De ce jour qui descend,

Qui se perd et n'est plus

Qu'une image d'hier

Qui s'oublie dans la nuit

Comme une ombre lointaine

Aux contours éphémères

Par delà les persiennes.

 

Couleurs sur la toile

Les couleurs qui surgissent en travers de la toile

Sous nos yeux transparents et vidés de lumière

Réinventent une vie à l'instant où s'étalent

Les tourments des chemins recouverts de poussière.

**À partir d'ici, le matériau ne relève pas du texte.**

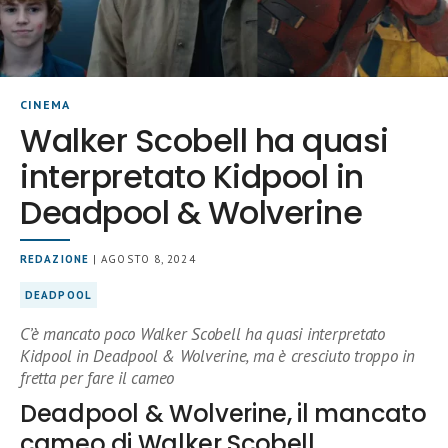
CINEMA
Walker Scobell ha quasi
interpretato Kidpool in
Deadpool & Wolverine
REDAZIONE
| AGOSTO 8, 2024
DEADPOOL
C’è mancato poco Walker Scobell ha quasi interpretato
Kidpool in Deadpool & Wolverine, ma è cresciuto troppo in
fretta per fare il cameo
Deadpool & Wolverine, il mancato
cameo di Walker Scobell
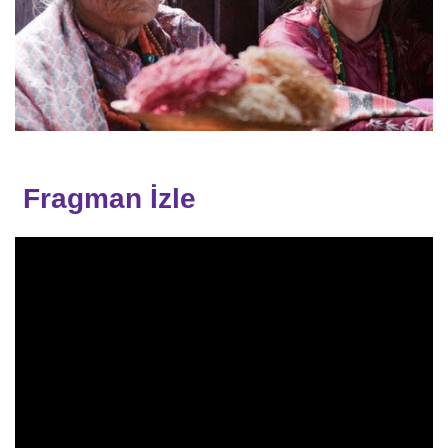
Fragman İzle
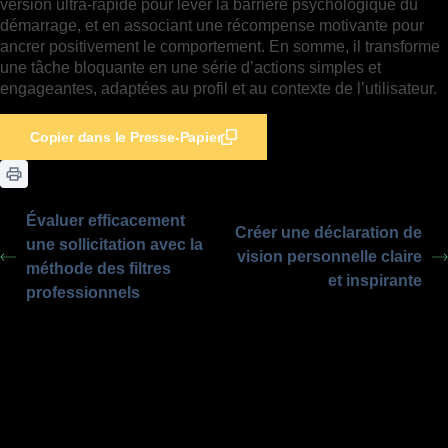
version ultra-rapide pour lever la barrière psychologique du
démarrage, et en associant une récompense motivante pour
ancrer positivement le comportement. En somme, il transforme
une tâche bloquante en une série d’actions simples et
engageantes, adaptées au profil et au contexte de l’utilisateur.
Copier dans le Presse-Papier
Évaluer efficacement
Créer une déclaration de
une sollicitation avec la
vision personnelle claire
méthode des filtres
et inspirante
professionnels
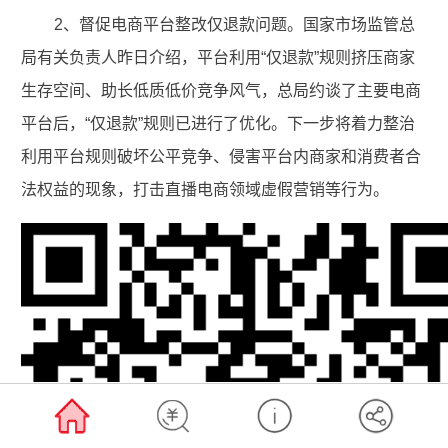
2、督促电商平台整改仅退款问题。
国家市场监管总
局有关负责人昨日介绍，平台利用“仅退款”规则挤压商家
生存空间、助长低质低价竞争风气，总局约谈了主要电商
平台后，“仅退款”规则已进行了优化。下一步将着力整治
利用平台规则破坏公平竞争、侵害平台内商家和消费者合
法权益的现象，打击直播电商领域虚假营销等行为。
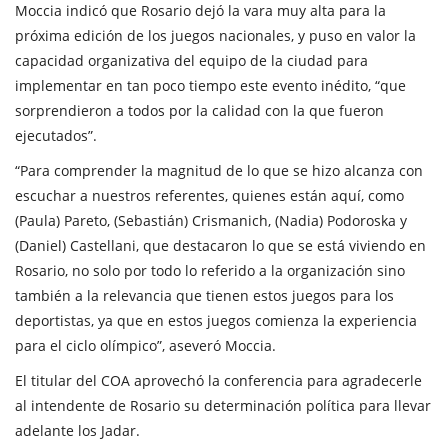
Moccia indicó que Rosario dejó la vara muy alta para la
próxima edición de los juegos nacionales, y puso en valor la
capacidad organizativa del equipo de la ciudad para
implementar en tan poco tiempo este evento inédito, “que
sorprendieron a todos por la calidad con la que fueron
ejecutados”.
“Para comprender la magnitud de lo que se hizo alcanza con
escuchar a nuestros referentes, quienes están aquí, como
(Paula) Pareto, (Sebastián) Crismanich, (Nadia) Podoroska y
(Daniel) Castellani, que destacaron lo que se está viviendo en
Rosario, no solo por todo lo referido a la organización sino
también a la relevancia que tienen estos juegos para los
deportistas, ya que en estos juegos comienza la experiencia
para el ciclo olímpico”, aseveró Moccia.
El titular del COA aprovechó la conferencia para agradecerle
al intendente de Rosario su determinación política para llevar
adelante los Jadar.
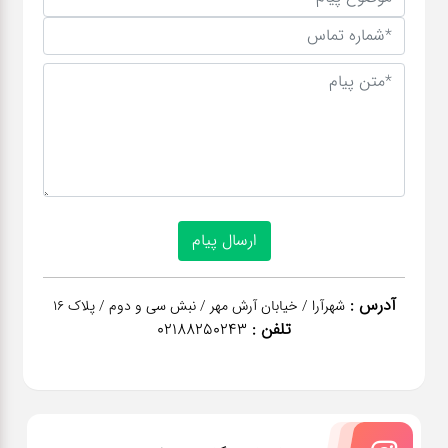
آدرس :
شهرآرا / خیابان آرش مهر / نبش سی و دوم / پلاک 16
تلفن :
02188250243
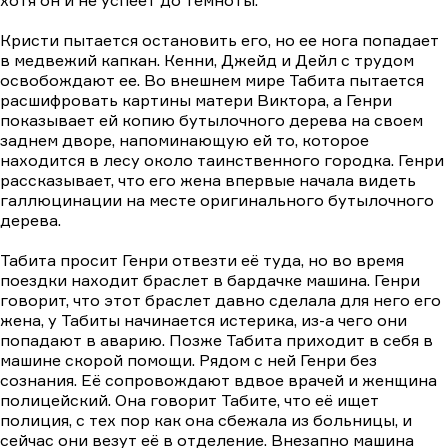
Кристи пытается остановить его, но ее нога попадает
в медвежий капкан. Кенни, Джейд и Дейл с трудом
освобождают ее. Во внешнем мире Табита пытается
расшифровать картины матери Виктора, а Генри
показывает ей копию бутылочного дерева на своем
заднем дворе, напоминающую ей то, которое
находится в лесу около таинственного городка. Генри
рассказывает, что его жена впервые начала видеть
галлюцинации на месте оригинального бутылочного
дерева.
Табита просит Генри отвезти её туда, но во время
поездки находит браслет в бардачке машина. Генри
говорит, что этот браслет давно сделала для него его
жена, у Табиты начинается истерика, из-а чего они
попадают в аварию. Позже Табита приходит в себя в
машине скорой помощи. Рядом с ней Генри без
сознания. Её сопровождают вдвое врачей и женщина
полицейский. Она говорит Табите, что её ищет
полиция, с тех пор как она сбежала из больницы, и
сейчас они везут её в отделение. Внезапно машина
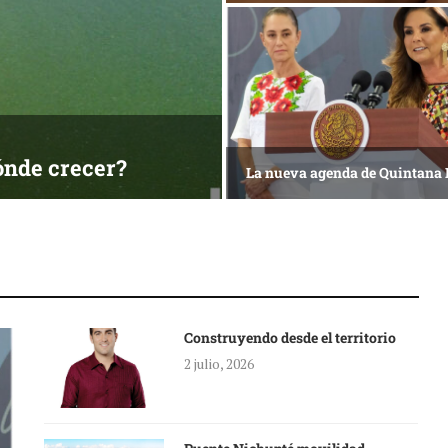
ónde crecer?
La nueva agenda de Quintana
Construyendo desde el territorio
2 julio, 2026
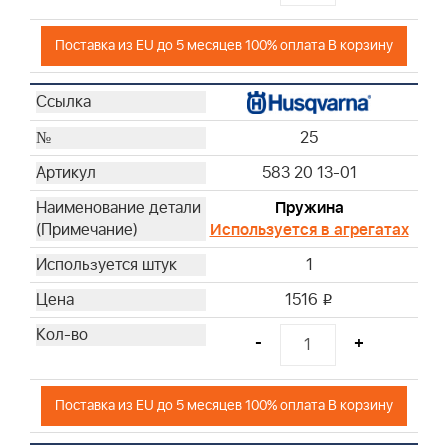
Поставка из EU до 5 месяцев 100% оплата В корзину
25
583 20 13-01
Пружина
Используется в агрегатах
1
1516
i
-
+
Поставка из EU до 5 месяцев 100% оплата В корзину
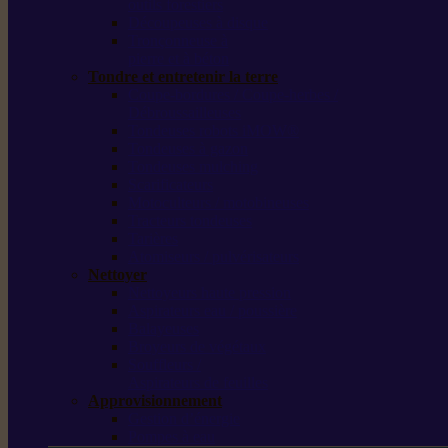
outils forestiers
Découpeuses à disque
Tronçonneuse à
pierre et à béton
Tondre et entretenir la terre
Coupe-bordures / Coupe-herbes /
Débroussailleuses
Tondeuses robots iMOW®
Tondeuses à gazon
Tondeuses mulching
Scarificateurs
Motoculteurs / motobineuses
Tracteurs tondeuses
Tarières
Atomiseurs / pulvérisateurs
Nettoyer
Nettoyeurs haute pression
Aspirateurs eau / poussière
Balayeuses
Broyeurs de végétaux
Souffleurs /
Aspirateurs de feuilles
Approvisionnement
Gestion d’énergie
Pompes à eau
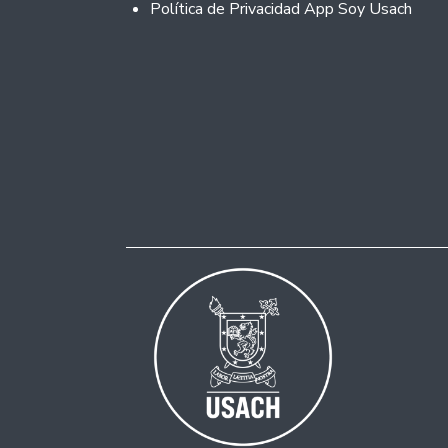
Política de Privacidad App Soy Usach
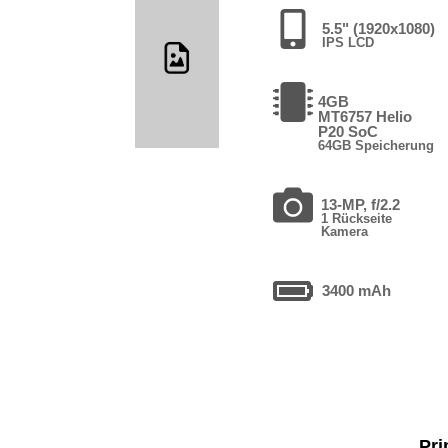
5.5" (1920x1080)
IPS LCD
4GB
MT6757 Helio
P20 SoC
64GB Speicherung
13-MP, f/2.2
1 Rückseite
Kamera
3400 mAh
Pri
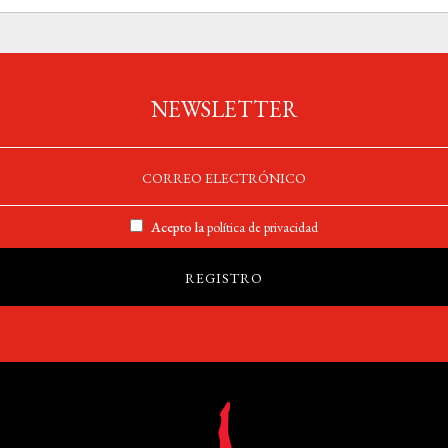
NEWSLETTER
Acepto la
política de privacidad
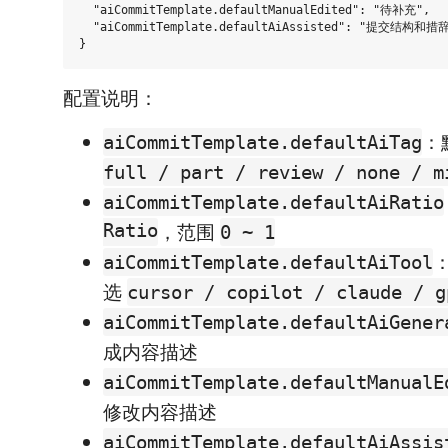
  "aiCommitTemplate.defaultManualEdited": "待补充",

  "aiCommitTemplate.defaultAiAssisted": "提交结构和措
配置说明：
：
aiCommitTemplate.defaultAiTag
full / part / review / none / m
aiCommitTemplate.defaultAiRatio
Ratio
，范围
0 ~ 1
：
aiCommitTemplate.defaultAiTool
选
cursor / copilot / claude / g
aiCommitTemplate.defaultAiGener
成内容描述
aiCommitTemplate.defaultManualE
修改内容描述
aiCommitTemplate.defaultAiAssis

Sous nos yeux transparents et vidés de lumière

Se dessine chaque jour un peu plus d'amertume

Cependant que nos pas dans le temps s'accélèrent

Pour ne faire de nos vies plus qu'un rêve posthume.

Je gardais dans la main

Encore chaude et serrée

Comme des restes d'amour

Que le vent par surprise

S'en venait dérober

Au milieu de mes rêves.

Réinvente une vie à l'instant où s'étale

Le bien peu que nous sommes, toi qui n'es pas d'ici

Mais en qui l'on espère, car tu ne sais le mal

Qui s'écoule chaque instant de nos cerveaux meurtris.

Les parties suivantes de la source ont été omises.